We had lunch on Tuesday and I felt a very strange feeling of loss. We talked again Wednesday, planned to meet Thursday but then cancelled that when various other things came up. Since we've both been working from home for the last year, it felt very much the same as usual. Except with a cloud over my head. It feels as though my best friend is moving away.* B, my now-ex coworker, has been laid off nine times in his 30 years since graduating college. Nine times. He's used to the drill, but I've never been in a company that had layoffs before. He knows what to do, who to call, what to talk about, what forms he needs. I asked him how our boss and HR director seemed when they were meeting with him, and he said they seemed sad and a little nervous. Our boss was so shaken up (though B was the first of four layoffs, which is about 10% of our staff) that B felt like he might need to support our boss. At the end of the day, those of us who remained had a meeting with the executive director (who is my boss) and the HR director, who let us know that yes there were layoffs (not everyone was aware), but they're done for now. They had made changes in benefits last year (bringing us from really good benefits down to average for our industry) to avoid layoffs, but not this year. They could do any more.

On Wednesday I emailed our HR director and my boss to tell them that I appreciated how they dealt with it all. I felt an equal balance of compassion and professionalism, and they look more like they'd lost a finger than dropped dead weight. This is the nonprofit I've worked for since I graduated college four years ago. They hired me to run a program, trained me to write grants, then gave me a promotion. They've invested in me, even when I've had run-ins with coworkers and supervisors (and when I had a staff, with them too). Every time I think about leaving, I remember that it does feel like a family (and that my retirement account isn't fully vested for another year and some).

When my best work friend (and former boss) left two years ago, it was at the same time that I was being promoted out of her department. She moved across the country, but my job was so different, it felt like a friend moved, not like my work environment had changed. At the same time, we hired B, so I had a whole new nuclear family. I feel like I'm on my own again...and I feel like my whole organization is back where we were two years ago. We're back to survival instead of growth...or at least that's how it looks from my perspective. I had trouble sleeping all week. Which is to say, I either had insomnia or struggled to stay awake until I went to bed at 11 p.m., several hours early for me. I couldn't focus, I could barely finish specific tasks. I felt lost...like I wasn't quite sure what my job was anymore.

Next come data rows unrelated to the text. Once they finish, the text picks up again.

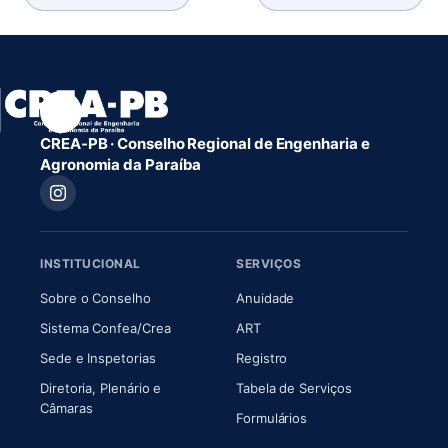
CREA-PB · Conselho Regional de Engenharia e
Agronomia da Paraíba
INSTITUCIONAL
SERVIÇOS
(abre em nova aba)
(abre em nova aba)
Sobre o Conselho
Anuidade
(abre em nova aba)
(abre em nova aba)
Sistema Confea/Crea
ART
Sede e Inspetorias
Registro
Diretoria, Plenário e
Tabela de Serviços
(abre em nova aba)
Câmaras
Formulários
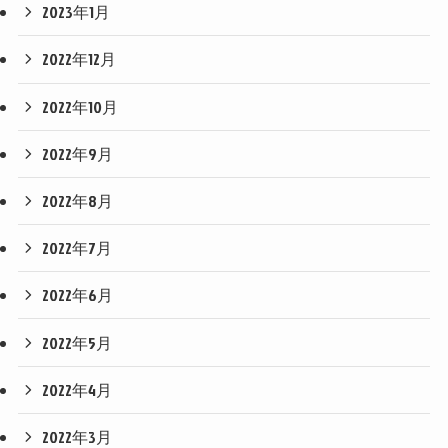
2023年1月
2022年12月
2022年10月
2022年9月
2022年8月
2022年7月
2022年6月
2022年5月
2022年4月
2022年3月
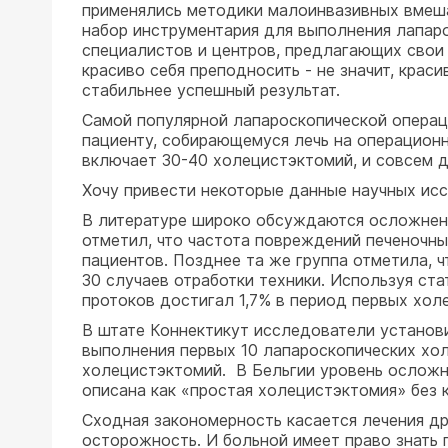
применялись методики малоинвазивных вмеша
набор инструментария для выполнения лапар
специалистов и центров, предлагающих свои у
красиво себя преподносить - не значит, крас
стабильнее успешный результат.
Самой популярной лапароскопической операци
пациенту, собирающемуся лечь на операционн
включает 30-40 холецистэктомий, и совсем д
Хочу привести некоторые данные научных исс
В литературе широко обсуждаются осложнения,
отметил, что частота повреждений печеночны
пациентов. Позднее та же группа отметила, 
30 случаев отработки техники. Используя ст
протоков достигал 1,7% в период первых хол
В штате Коннектикут исследователи установи
выполнения первых 10 лапароскопических холе
холецистэктомий. В Бельгии уровень осложне
описана как «простая холецистэктомия» без
Сходная закономерность касается лечения др
осторожность. И больной имеет право знать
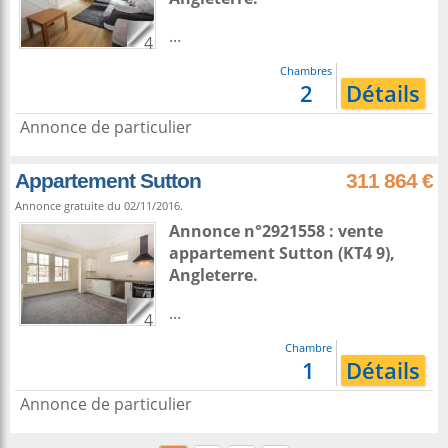
...
4
Chambres
2
Détails
Annonce de particulier
Appartement Sutton
311 864 €
Annonce gratuite du 02/11/2016.
Annonce n°2921558 : vente
appartement
Sutton
(KT4 9),
Angleterre
.
...
4
Chambre
1
Détails
Annonce de particulier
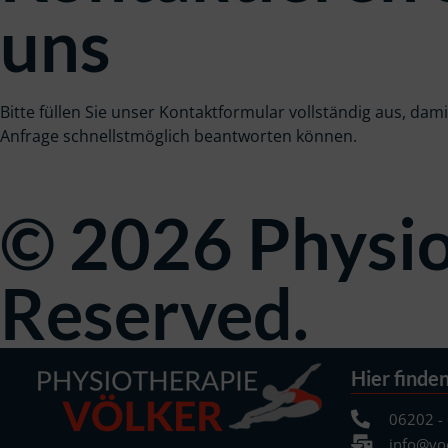
uns
Bitte füllen Sie unser Kontaktformular vollständig aus, dami
Anfrage schnellstmöglich beantworten können.
© 2026 Physiot
Reserved.
Hier finden
06202 -
info@voe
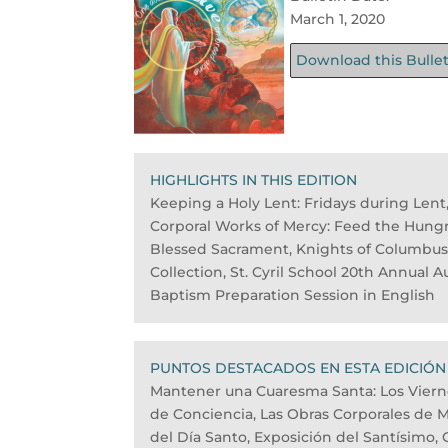
March 1, 2020
Download this Bulle
HIGHLIGHTS IN THIS EDITION
Keeping a Holy Lent: Fridays during Lent
Corporal Works of Mercy: Feed the Hungry
Blessed Sacrament, Knights of Columbus 
Collection, St. Cyril School 20th Annual A
Baptism Preparation Session in English
PUNTOS DESTACADOS EN ESTA EDICIÓN
Mantener una Cuaresma Santa: Los Viern
de Conciencia, Las Obras Corporales de Mi
del Día Santo, Exposición del Santísimo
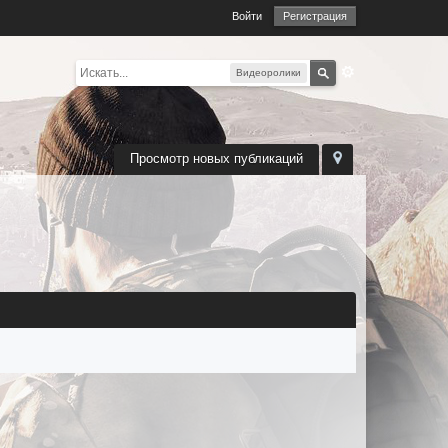
Войти
Регистрация
Видеоролики
Просмотр новых публикаций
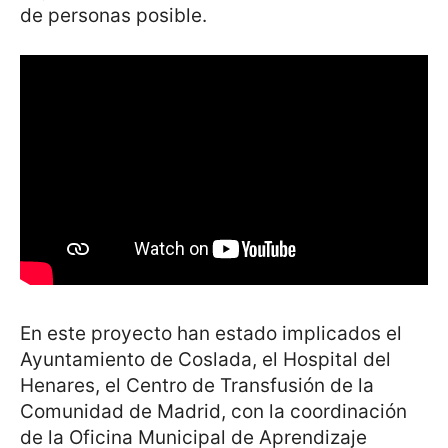
de personas posible.
En este proyecto han estado implicados el
Ayuntamiento de Coslada, el Hospital del
Henares, el Centro de Transfusión de la
Comunidad de Madrid, con la coordinación
de la Oficina Municipal de Aprendizaje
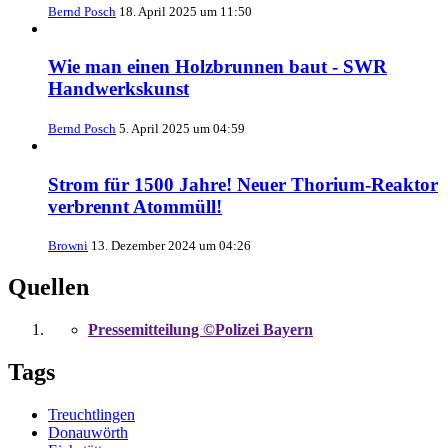
Bernd Posch
18. April 2025 um 11:50
Wie man einen Holzbrunnen baut - SWR
Handwerkskunst
Bernd Posch
5. April 2025 um 04:59
Strom für 1500 Jahre! Neuer Thorium-Reaktor
verbrennt Atommüll!
Browni
13. Dezember 2024 um 04:26
Quellen
Pressemitteilung ©Polizei Bayern
Tags
Treuchtlingen
Donauwörth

I had been planning to take Friday off for a belated anniversary celebration of kayaking on the Broad River, and I went ahead with those plans. I feel guilty for surviving the layoffs, especially because someone so close to me did not. It took me the first full hour, maybe two, to stop thinking about work. About three hours in, a thunderstorm hit, and we kept on kayaking through the rocks (that I called sea monsters) and their semi-choppy water (that I called slow-pids). Half an hour later, some fellow kayakers convinced us to get out of the water for fear of lightning, and we spent half an hour feeling dirty, cold, and awkward. We got back in and were done about an hour and a half later.

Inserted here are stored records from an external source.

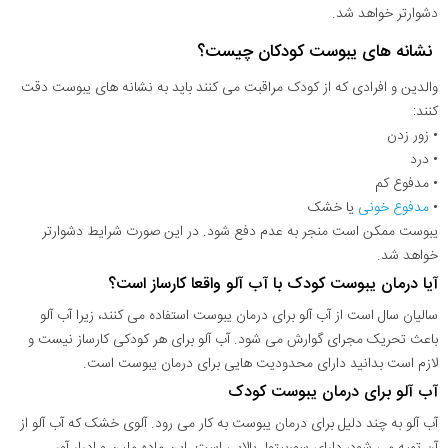
دشوارتر خواهد شد.
نشانه های یبوست کودکان چیست؟
والدین و افرادی که از کودک مراقبت می کنند باید به نشانه های یبوست دقت
کنند:
• زور زدن
• درد
• مدفوع کم
•
مدفوع خونی
یا خشک
یبوست ممکن است منجر به عدم دفع شود. در این صورت شرایط دشوارتر
خواهد شد.
آیا درمان یبوست کودک با آب آلو واقعا کارساز است؟
سالیان سال است از آب آلو برای درمان یبوست استفاده می کنند، زیرا آب آلو
باعث تحریک مجرای گوارش می شود. آب آلو برای هر کودکی کارساز نیست و
لازم است بدانید دارای محدودیت هایی برای درمان یبوست است.
آب آلو برای درمان یبوست کودک
آب آلو به چند دلیل برای درمان یبوست به کار می رود. آلوی خشک که آب آلو از
آن تهیه می شود، دارای سوربیتول بالایی است. این ماده ملین و ادرار آور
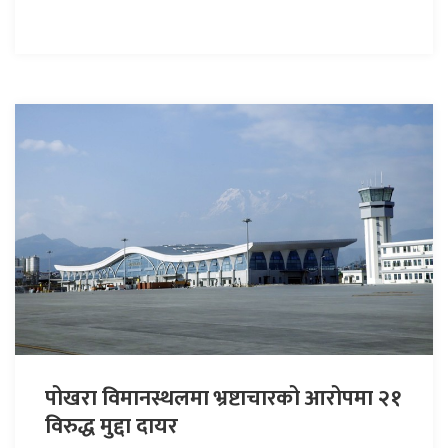
पोखरा विमानस्थलमा भ्रष्टाचारको आरोपमा २१
विरुद्ध मुद्दा दायर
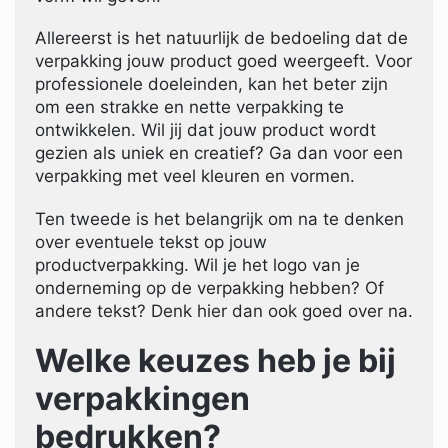
Allereerst is het natuurlijk de bedoeling dat de
verpakking jouw product goed weergeeft. Voor
professionele doeleinden, kan het beter zijn
om een strakke en nette verpakking te
ontwikkelen. Wil jij dat jouw product wordt
gezien als uniek en creatief? Ga dan voor een
verpakking met veel kleuren en vormen.
Ten tweede is het belangrijk om na te denken
over eventuele tekst op jouw
productverpakking. Wil je het logo van je
onderneming op de verpakking hebben? Of
andere tekst? Denk hier dan ook goed over na.
Welke keuzes heb je bij
verpakkingen
bedrukken?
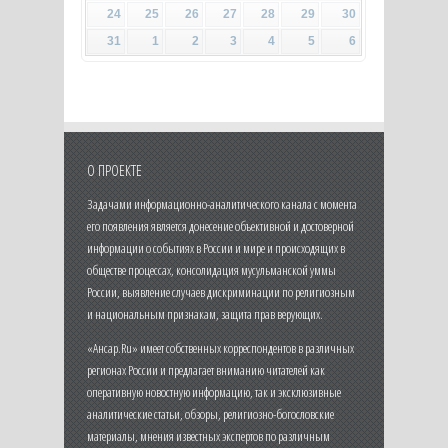
24
25
26
27
28
29
30
31
1
2
3
4
5
6
О ПРОЕКТЕ
Задачами информационно-аналитического канала с момента
его появления является донесение объективной и достоверной
информации о событиях в России и мире и происходящих в
обществе процессах, консолидация мусульманской уммы
России, выявление случаев дискриминации по религиозным
и национальным признакам, защита прав верующих.
«Ансар.Ru» имеет собственных корреспондентов в различных
регионах России и предлагает вниманию читателей как
оперативную новостную информацию, так и эксклюзивные
аналитические статьи, обзоры, религиозно-богословские
материалы, мнения известных экспертов по различным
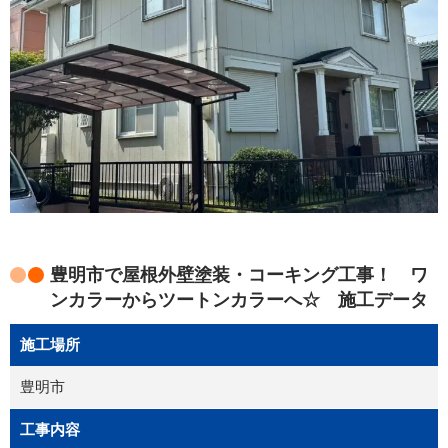
豊明市で屋根外壁塗装・コーキング工事！ ワ
ンカラーからツートンカラーへ☆ 施工データ
施工場所
豊明市
工事内容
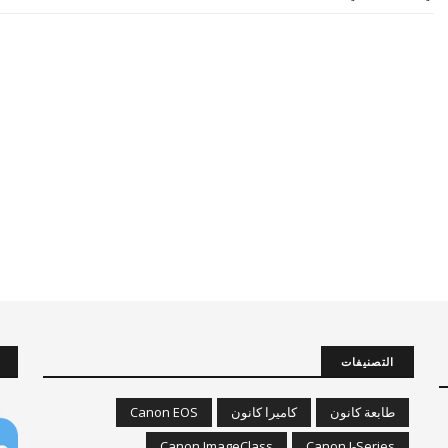
التصنيفات
طابعة كانون
كاميرا كانون
Canon EOS
Canon ImageClass
Canon I-Series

It felt badass to be on the river, in a kayak, in a storm, with the thunder and the rain. I felt strong. When we first saw that clouds were rolling in, I was annoyed and a bit anxious. E asked if I wanted to pull off onto an island until it passed, but I didn't. So we just kept going. I realized after a while that since I was already wet and in a river, the rain wasn't such a nuisance. What was it going to do? It wasn't windy, the water wasn't choppier, the river wasn't rising much (and it was so low to begin with anyway). It was just that the water was coming from above instead of just the sides and below. I'm sure that's a metaphor for life, but after the week I'd had, it just felt good to be doing something. I knew I wasn't in control of it, but I had a pretty firm grasp on the paddle.



*This is compounded by the fact that my best friend actually is moving 1,500 miles away in a few weeks.